Answer: Any pair of schemes $X,Y$ have canonical maps to $S:=Spec(\mathbb{Z})$ and any map
$f: X\rightarrow Y$ is defined over $S$. Hence you may view an arbitry map of schemes as maps over the integers $\mathbb{Z}$. When working over a field $k$ you change your base scheme $S$ to $T:=Spec(k)$. There is a canonical map $\phi: \mathbb{Z}\rightarrow k$ mapping $\phi(m)=\phi(1+ \cdots + 1)=m\phi(1)=m\in k$. Hence the map $X \rightarrow S$ factors canonically as $X \rightarrow T \rightarrow S$. Hence when you are not working over a field $k$ you are working over $\mathbb{Z}$.

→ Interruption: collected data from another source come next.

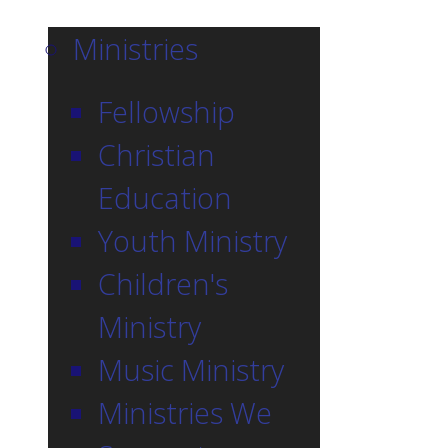
Ministries
Fellowship
Christian
Education
Youth Ministry
Children's
Ministry
Music Ministry
Ministries We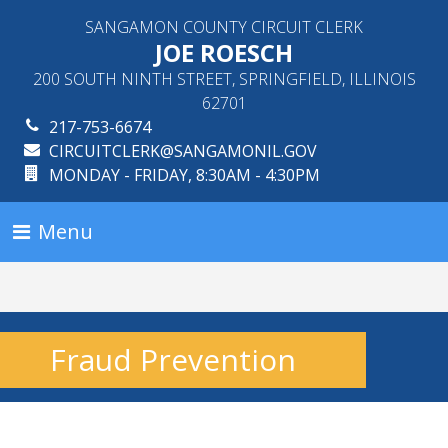
SANGAMON COUNTY CIRCUIT CLERK
JOE ROESCH
200 SOUTH NINTH STREET, SPRINGFIELD, ILLINOIS
62701
217-753-6674
CIRCUITCLERK@SANGAMONIL.GOV
MONDAY - FRIDAY, 8:30AM - 4:30PM
Menu
Fraud Prevention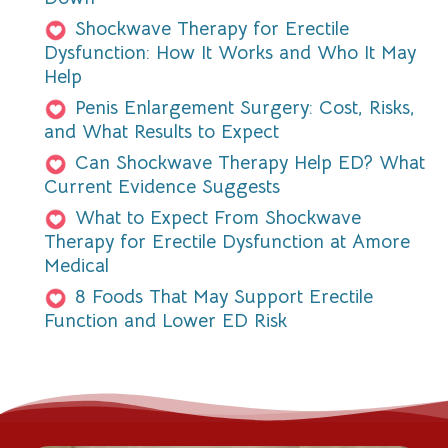
Shockwave Therapy for Erectile
Dysfunction: How It Works and Who It May
Help
Penis Enlargement Surgery: Cost, Risks,
and What Results to Expect
Can Shockwave Therapy Help ED? What
Current Evidence Suggests
What to Expect From Shockwave
Therapy for Erectile Dysfunction at Amore
Medical
8 Foods That May Support Erectile
Function and Lower ED Risk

Example 1: If $k:=\mathbb{Q} \subseteq K:=\mathbb{Q}(i)$ you may look at two groups:
$$End_k(K)\text{ and }End_K(K).$$
Since $dim_k(K)=2$ it follows $End_k(K)=Mat(2,k)$ is the ring of $2\times 2$-matrices with coefficients in $k$ and $End_K(K)\cong K\cong k^2$. Hence when you change base field the situation changes.

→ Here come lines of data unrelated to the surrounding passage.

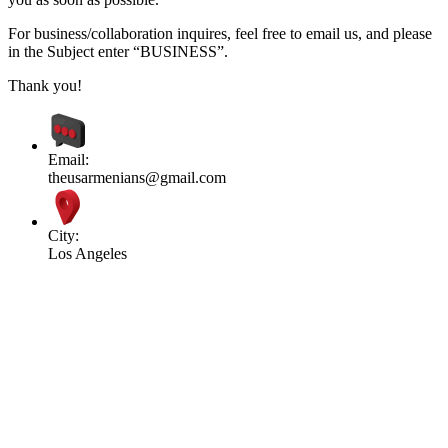
For business/collaboration inquires, feel free to email us, and please
in the Subject enter “BUSINESS”.
Thank you!
Email:
theusarmenians@gmail.com
City:
Los Angeles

Example 2: A map $\phi^*: Spec(K) \rightarrow Spec(K)$ defined over $k$
is given by an automorphism $\phi \in G(K/k)$ and there is only one map defined over $K$ - the identity map. The Galois group $G(K/k)$ enters in various formulas in algebraic number theory and arithmetic geometry, and when you change the base field, the set of morphisms changes and this relates to the Galois group.
Example 3: If $V\cong \mathbb{k}^{n+1}$ is a vector space over a field $k:=\mathbb{k}$, it follows there is a 1-1 correspondence between maps (over $k$)
$$ x: Spec(k) \rightarrow \mathbb{P}(V^*)$$
and lines $l_{x} \subseteq V$. Hence the $k$-rational points $x \in \mathbb{P}(V^*)(k)$ correspond 1-1 to lines $l_x \subseteq V$. This reflects the fact that projective space $\mathbb{P}(V^*)$ is a parameter space - it parametrize lines in $V$.